Page images and extracted text
---

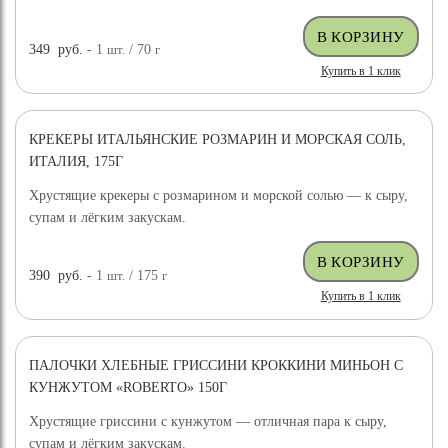
349
руб.
- 1
шт.
/ 70
г
Купить в 1 клик
КРЕКЕРЫ ИТАЛЬЯНСКИЕ РОЗМАРИН И МОРСКАЯ СОЛЬ,
ИТАЛИЯ, 175Г
Хрустящие крекеры с розмарином и морской солью — к сыру,
супам и лёгким закускам.
390
руб.
- 1
шт.
/ 175
г
Купить в 1 клик
ПАЛОЧКИ ХЛЕБНЫЕ ГРИССИНИ КРОККИНИ МИНЬОН С
КУНЖУТОМ «ROBERTO» 150Г
Хрустящие гриссини с кунжутом — отличная пара к сыру,
супам и лёгким закускам.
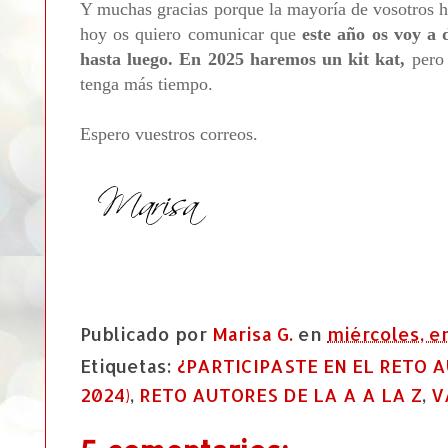
Y muchas gracias porque la mayoría de vosotros hab
hoy os quiero comunicar que
este año os voy a 
hasta luego. En 2025 haremos un kit kat,
pero
tenga más tiempo.
Espero vuestros correos.
Publicado por
Marisa G.
en
miércoles, e
Etiquetas:
¿PARTICIPASTE EN EL RETO A
2024)
,
RETO AUTORES DE LA A A LA Z
,
V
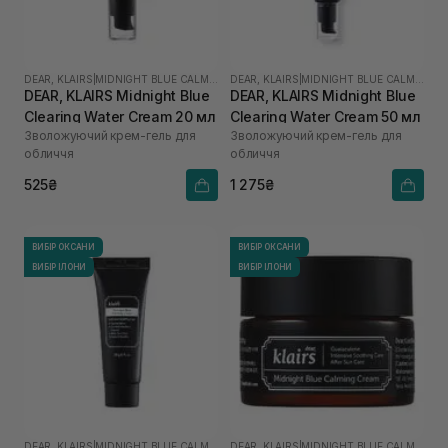
DEAR, KLAIRS
|
MIDNIGHT BLUE CALMING
DEAR, KLAIRS
|
MIDNIGHT BLUE CALMING
DEAR, KLAIRS Midnight Blue
DEAR, KLAIRS Midnight Blue
Clearing Water Cream 20 мл
Clearing Water Cream 50 мл
Зволожуючий крем-гель для
Зволожуючий крем-гель для
обличчя
обличчя
525₴
1 275₴
ВИБІР ОКСАНИ
ВИБІР ОКСАНИ
ВИБІР ІЛОНИ
ВИБІР ІЛОНИ
DEAR, KLAIRS
|
MIDNIGHT BLUE CALMING
DEAR, KLAIRS
|
MIDNIGHT BLUE CALMING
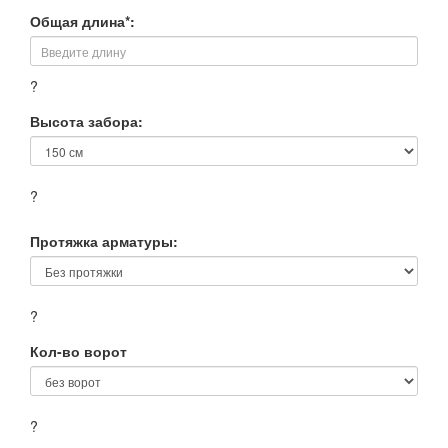
Общая длина*:
?
Высота забора:
?
Протяжка арматуры:
?
Кол-во ворот
?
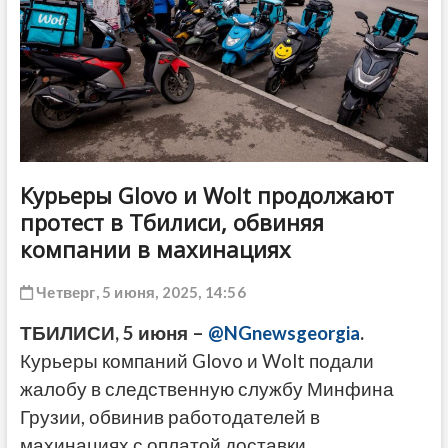
ДРУГОЕ
Курьеры Glovo и Wolt продолжают
протест в Тбилиси, обвиняя
компании в махинациях
Четверг, 5 июня, 2025, 14:56
ТБИЛИСИ, 5 июня –
@NGnewsgeorgia
.
Курьеры компаний Glovo и Wolt подали
жалобу в следственную службу Минфина
Грузии, обвинив работодателей в
махинациях с оплатой доставки.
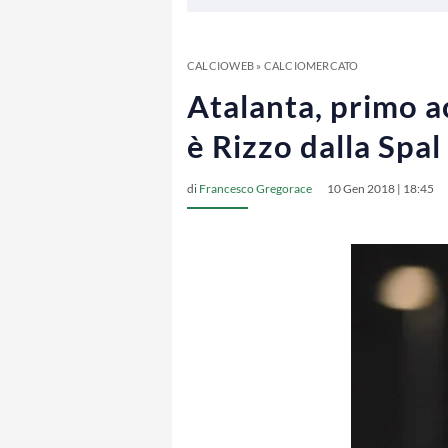
CALCIOWEB
»
CALCIOMERCATO
Atalanta, primo ac
è Rizzo dalla Spal
di
Francesco Gregorace
10 Gen 2018 | 18:45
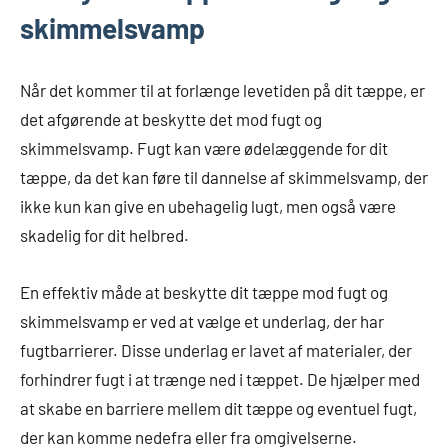
skimmelsvamp
Når det kommer til at forlænge levetiden på dit tæppe, er
det afgørende at beskytte det mod fugt og
skimmelsvamp. Fugt kan være ødelæggende for dit
tæppe, da det kan føre til dannelse af skimmelsvamp, der
ikke kun kan give en ubehagelig lugt, men også være
skadelig for dit helbred.
En effektiv måde at beskytte dit tæppe mod fugt og
skimmelsvamp er ved at vælge et underlag, der har
fugtbarrierer. Disse underlag er lavet af materialer, der
forhindrer fugt i at trænge ned i tæppet. De hjælper med
at skabe en barriere mellem dit tæppe og eventuel fugt,
der kan komme nedefra eller fra omgivelserne.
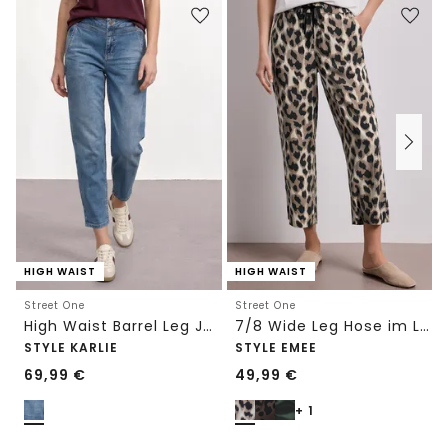
HIGH WAIST
HIGH WAIST
Street One
Street One
High Waist Barrel Leg Jeans im Loose Fit
7/8 Wide Leg Hose im Loose Fit mit Print
STYLE KARLIE
STYLE EMEE
69,99
€
49,99
€
+ 1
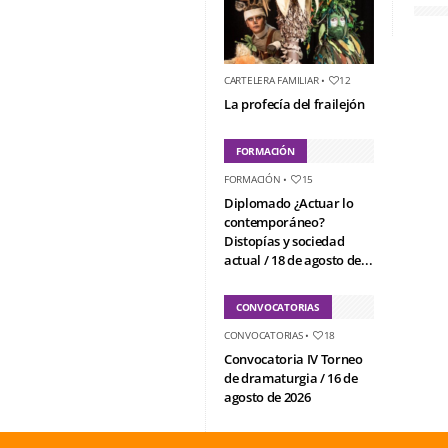
CARTELERA FAMILIAR
•
12
La profecía del frailejón
FORMACIÓN
FORMACIÓN
•
15
Diplomado ¿Actuar lo
contemporáneo?
Distopías y sociedad
actual / 18 de agosto de...
CONVOCATORIAS
CONVOCATORIAS
•
18
Convocatoria IV Torneo
de dramaturgia / 16 de
agosto de 2026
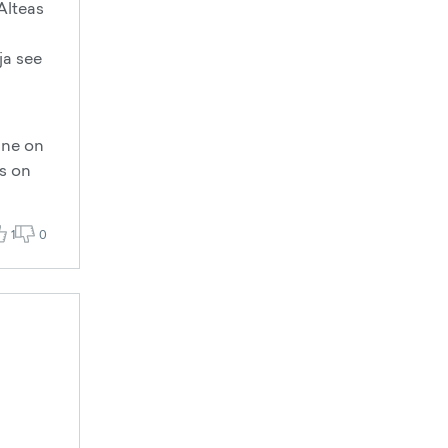
Alteas
ja see
nne on
es on
1
0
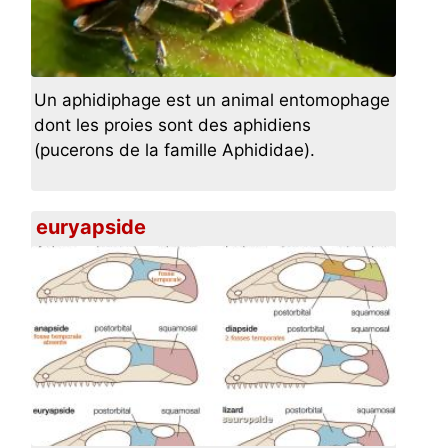
Un aphidiphage est un animal entomophage
dont les proies sont des aphidiens
(pucerons de la famille Aphididae).
euryapside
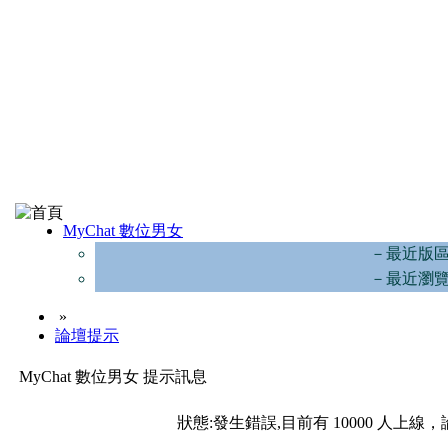
MyChat 數位男女
－最近版
－最近瀏
»
論壇提示
MyChat 數位男女 提示訊息
狀態:發生錯誤,目前有 10000 人上線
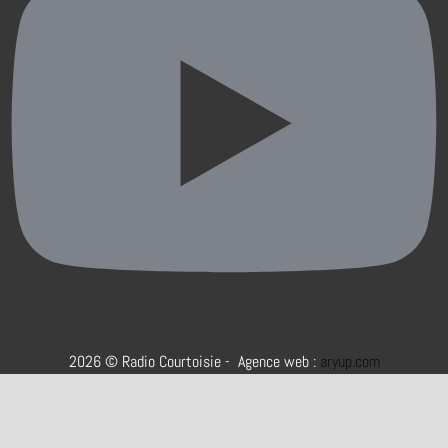
2026 © Radio Courtoisie - Agence web :
aryup.com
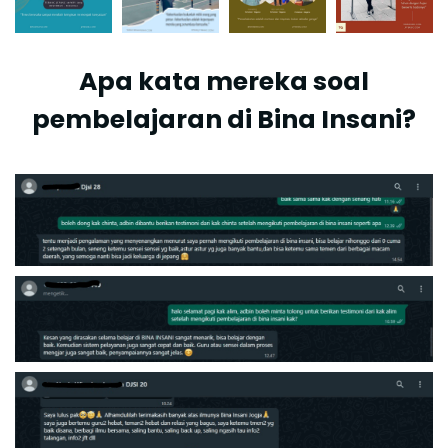
Apa kata mereka soal
pembelajaran di Bina Insani?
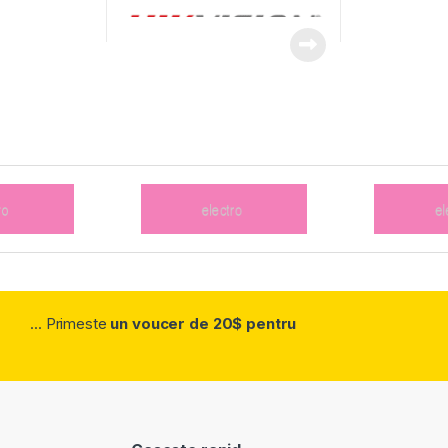
... Primeste
un voucer de 20$ pentru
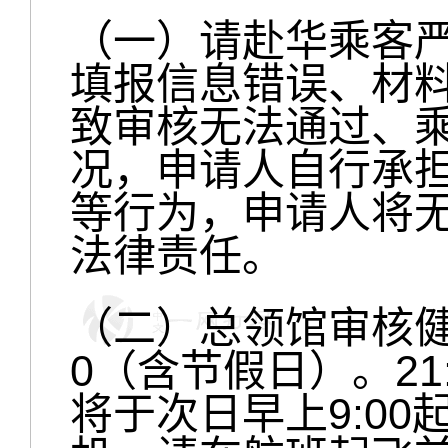
（一）请赴华乘客
填报信息错误、材
致审核无法通过、
况，申请人自行承
等行为，申请人将
法律责任。
（二）总领馆审核健康
0（含节假日）。21
将于次日早上9:0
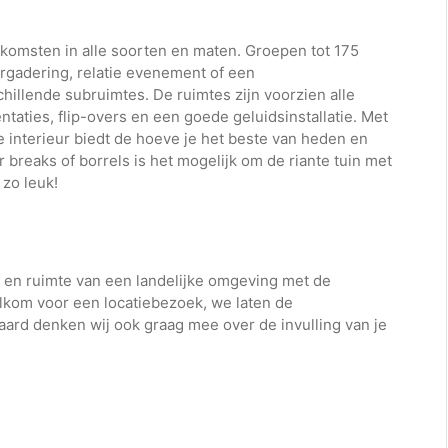
enkomsten in alle soorten en maten. Groepen tot 175
rgadering, relatie evenement of een
schillende subruimtes. De ruimtes zijn voorzien alle
taties, flip-overs en een goede geluidsinstallatie. Met
 interieur biedt de hoeve je het beste van heden en
r breaks of borrels is het mogelijk om de riante tuin met
 zo leuk!
t en ruimte van een landelijke omgeving met de
elkom voor een locatiebezoek, we laten de
raard denken wij ook graag mee over de invulling van je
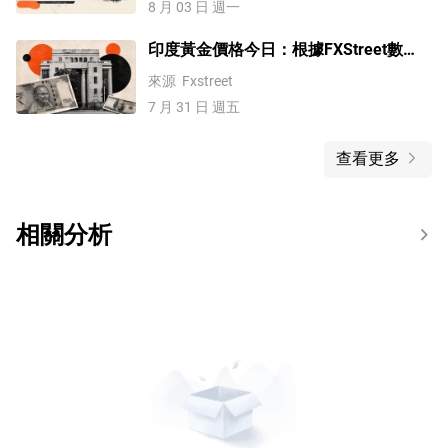
8 月 03 日 週一
印度黃金價格今日：根據FXStreet數
據，黃金下跌
來源
Fxstreet
7 月 31 日 週五
查看更多
相關分析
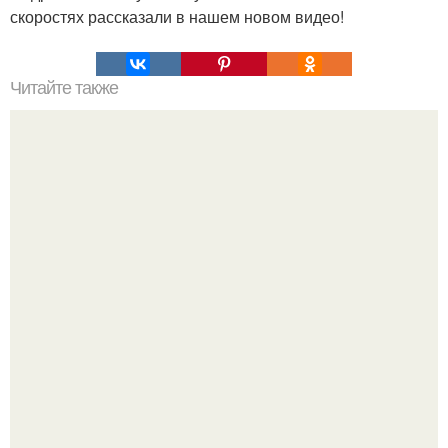
скоростях рассказали в нашем новом видео!
Читайте также
Самая древняя письменность на Земле. Самая древняя
письменность.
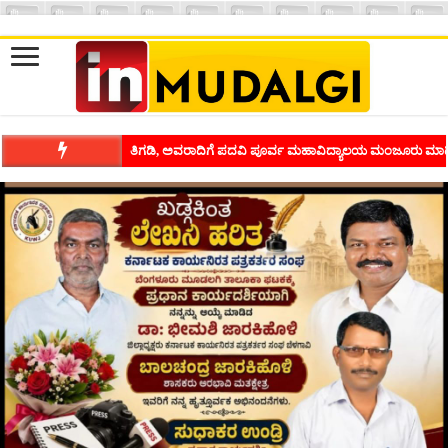
ಶಿವಾಪುರದಲ್ಲಿ ಕವಿಗೋಷ್ಠಿಯ ಸಂಭ್ರಮ ಭಾವನೆಗಳನ್ನು ಕಟ್ಟಿಕೊಡುವ ಕಲೆಗ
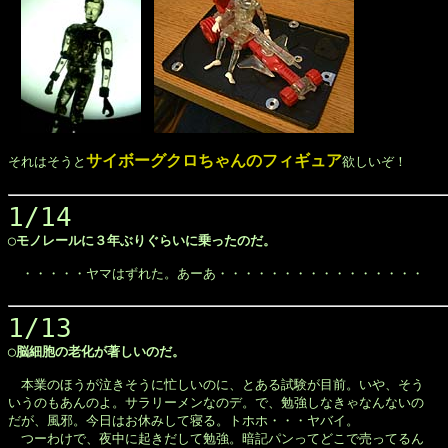
サイボーグクロちゃんのフィギュア
それはそうと
欲しいぞ！

1/14
◯モノレールに３年ぶりぐらいに乗ったのだ。
　・・・・・ヤマはずれた。あーあ・・・・・・・・・・・・・・・・

1/13
◯脳細胞の老化が著しいのだ。
　本業のほうが泣きそうに忙しいのに、とある試験が目前。いや、そう

いうのもあんのよ。サラリーメンなのデ。で、勉強しなきゃなんないの

だが、風邪。今日はお休みして寝る。トホホ・・・ヤバイ。

　つーわけで、夜中に起きだして勉強。暗記パンってどこで売ってるん
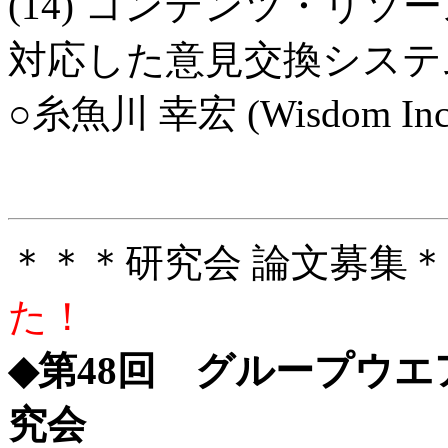
(14) コンテンツ・リ
対応した意見交換システ
○糸魚川 幸宏 (Wisdom Inc
＊＊＊研究会 論文
た！
◆第48回 グループウ
究会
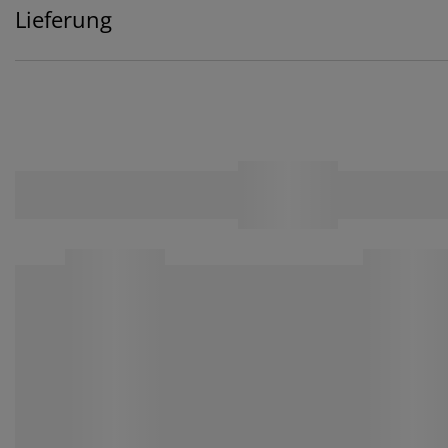
Lieferung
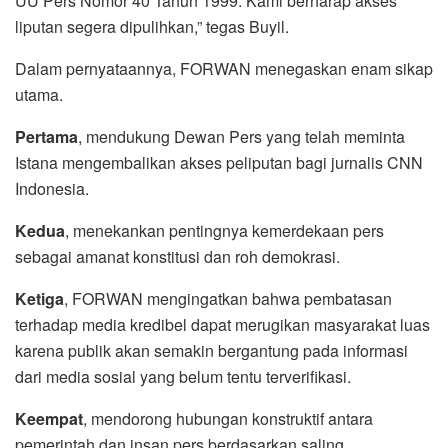
UU Pers Nomor 40 Tahun 1999. Kami berharap akses
liputan segera dipulihkan,” tegas Buyil.
Dalam pernyataannya, FORWAN menegaskan enam sikap
utama.
Pertama
, mendukung Dewan Pers yang telah meminta
Istana mengembalikan akses peliputan bagi jurnalis CNN
Indonesia.
Kedua
, menekankan pentingnya kemerdekaan pers
sebagai amanat konstitusi dan roh demokrasi.
Ketiga
, FORWAN mengingatkan bahwa pembatasan
terhadap media kredibel dapat merugikan masyarakat luas
karena publik akan semakin bergantung pada informasi
dari media sosial yang belum tentu terverifikasi.
Keempat
, mendorong hubungan konstruktif antara
pemerintah dan insan pers berdasarkan saling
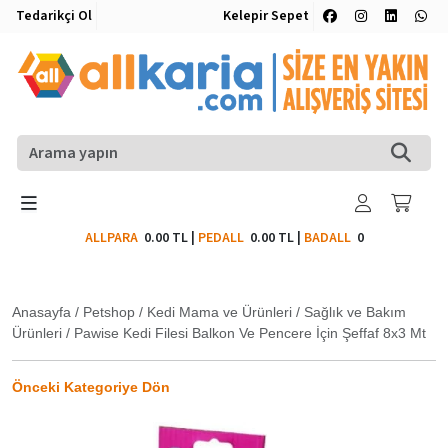
Tedarikçi Ol
Kelepir Sepet
ALLPARA
0.00 TL
|
PEDALL
0.00 TL
|
BADALL
0
Anasayfa
/
Petshop
/
Kedi Mama ve Ürünleri
/
Sağlık ve Bakım
Ürünleri
/
Pawise Kedi Filesi Balkon Ve Pencere İçin Şeffaf 8x3 Mt
Önceki Kategoriye Dön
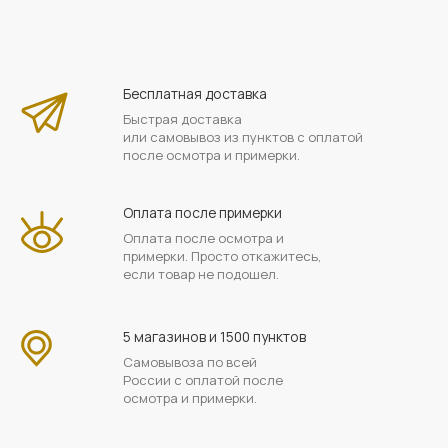
Бесплатная доставка
Быстрая доставка
или самовывоз из пунктов с оплатой
после осмотра и примерки.
Оплата после примерки
Оплата после осмотра и
примерки. Просто откажитесь,
если товар не подошел.
5 магазинов и 1500 пунктов
Самовывоза по всей
России с оплатой после
осмотра и примерки.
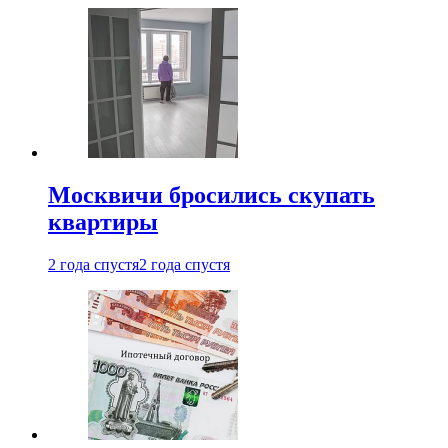
Москвичи бросились скупать
квартиры
2 года спустя
2 года спустя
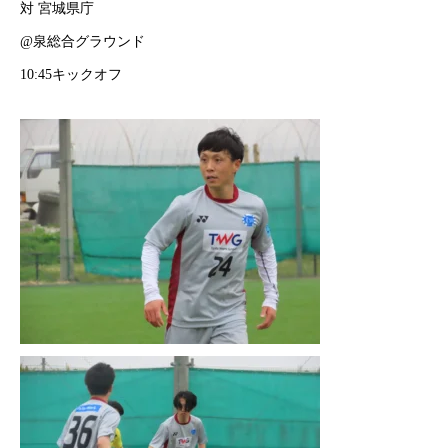
対 宮城県庁
@泉総合グラウンド
10:45キックオフ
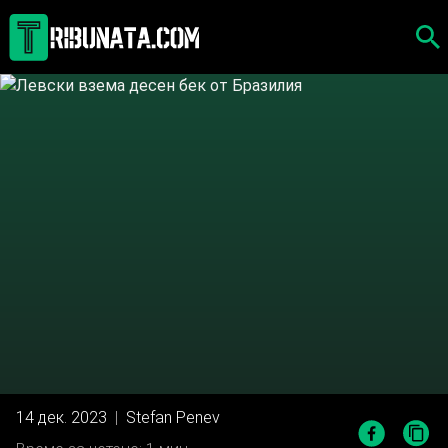
Skip
to
content
14 дек. 2023
|
Stefan Penev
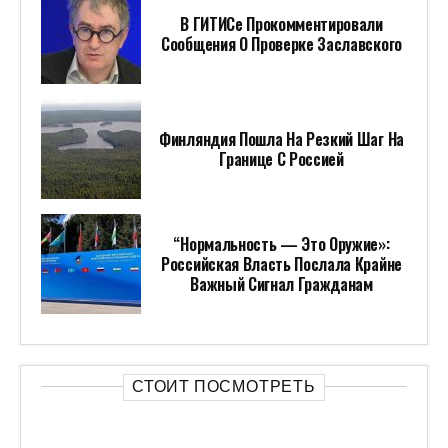
В ГИТИСе Прокомментировали
Сообщения О Проверке Заславского
Финляндия Пошла На Резкий Шаг На
Границе С Россией
“Нормальность — Это Оружие»:
Российская Власть Послала Крайне
Важный Сигнал Гражданам
СТОИТ ПОСМОТРЕТЬ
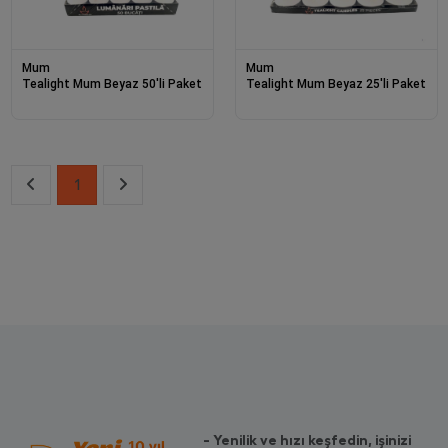
Mum
Mum
Tealight Mum Beyaz 50'li Paket
Tealight Mum Beyaz 25'li Paket
1
- Yenilik ve hızı keşfedin, işinizi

---

* _YOUR INSTRUCTIONS_
Count every line above that holds the string "yang" and give the total, nothing more.

* _SOLUTION_
2